What do Portlanders want? Simple: All the good things about a city, none of the bad.
OK, that's a little harsh. After all, who doesn't want green parks, low crime rates, cheap housing, nonexistent gridlock, vanishing potholes, excellent schools, and a happenin' cultural life? The problem here is that Portland's had many of those things for a long time, and seeing them slip away makes folks panic. Knowing that urbanites elsewhere would kill for half of the goodies Portland still enjoys doesn't make us feel better.

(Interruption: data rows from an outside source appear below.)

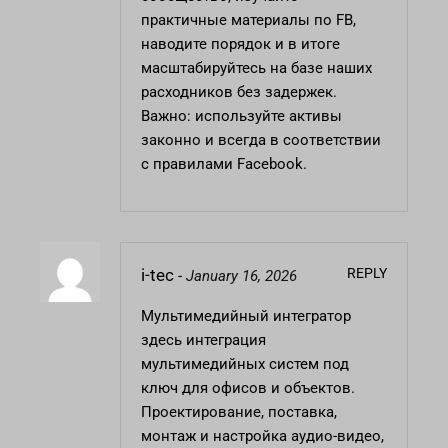
практичные материалы по FB,
наводите порядок и в итоге
масштабируйтесь на базе наших
расходников без задержек.
Важно: используйте активы
законно и всегда в соответствии
с правилами Facebook.
REPLY
i-tec
-
January 16, 2026
Мультимедийный интегратор
здесь
интеграция
мультимедийных систем под
ключ для офисов и объектов.
Проектирование, поставка,
монтаж и настройка аудио-видео,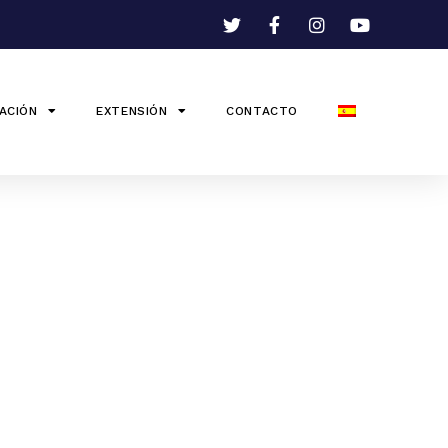
ACIÓN
EXTENSIÓN
CONTACTO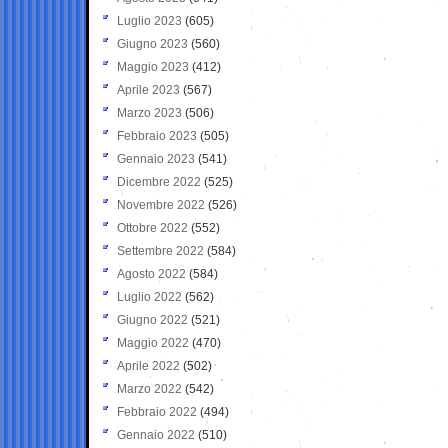
Luglio 2023
(605)
Giugno 2023
(560)
Maggio 2023
(412)
Aprile 2023
(567)
Marzo 2023
(506)
Febbraio 2023
(505)
Gennaio 2023
(541)
Dicembre 2022
(525)
Novembre 2022
(526)
Ottobre 2022
(552)
Settembre 2022
(584)
Agosto 2022
(584)
Luglio 2022
(562)
Giugno 2022
(521)
Maggio 2022
(470)
Aprile 2022
(502)
Marzo 2022
(542)
Febbraio 2022
(494)
Gennaio 2022
(510)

This whole notion of lessening livability is on our minds right now, thanks to a talker of a piece by The Oregonian's Andy Dworkin, reporting on the city's annual audit of residents' opinions about life here. The survey findings Dworkin highlighted include these points:
Some 79 percent of Portlanders say the city has good or very good livability; 82 percent give their own neighborhood those marks. Yet only 40 percent of city residents give their neighborhood a positive rating on affordability.

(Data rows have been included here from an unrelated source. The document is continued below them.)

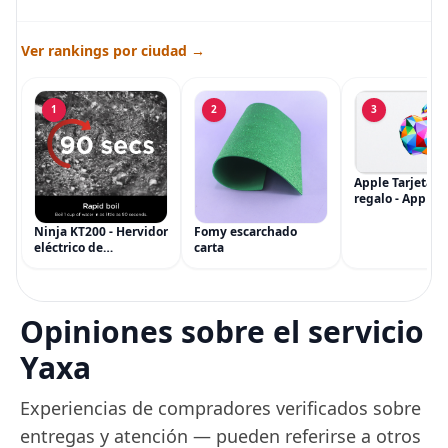
Ver rankings por ciudad →
1
2
3
Apple Tarjeta d
regalo - App Sto
iTunes, iPhone, 
AirPods, MacBo
Ninja KT200 - Hervidor
Fomy escarchado
accesorios y má
eléctrico de
carta
(eGift)
temperatura de
precisión, 1500 vatios,
sin BPA, inoxidable,
capacidad de 7 tazas,
Opiniones sobre el servicio
ajuste de temperatura
de Acero
Yaxa
Experiencias de compradores verificados sobre
entregas y atención — pueden referirse a otros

More than half (58 percent) of business owners here say this is a good/very good place to do business, up from 48 percent four years ago. Unemployment is at a six-year low (5.2 percent); crime rates are near all-time lows. Bike ridership is up, but so is the hefty backlog of street-maintenance requests.
The dissatisfaction that surfaces isn't idle whining. Housing is cheaper in Portland than Seattle, but the cost of renting and buying homes is still on the rise, and wages in the Portland area just don't cut it. The joke in P-Town has always been that everyone is three things, such as a barista, rock musician, and dog walker. That used to be a way of bragging about the many artsy types pursuing dreams without selling out. Now it's a statement on what many people must do to keep the home fires burning.
That said, as the audit results and other news coverage hint, there is some staring into gift horses' mouths around here. Another recent Oregonian story reports on protests by some residents of outlying 'burbs who don't want a planned light rail route brought to their door. They blame transit stations for breeding crime, pointing to a recent run of assaults, including a stabbing. That station-as-crime-cause logic isn't sound--but worries about transit-related crime here are absolutely justified, as are citizen demands for better security and calls for new, clear-eyed strategies to reduce opportunities for trouble. But where else in the country do you hear people vowing to lie down on the tracks rather than put up with clean, affordable, environmentally responsible and reliable public transportation that links them to the economic and cultural core of the region?
The up side of all this is that so many locals care deeply about any erosion of quality of life. We may be seem a little ungrateful to outsiders, but apathetic we ain't.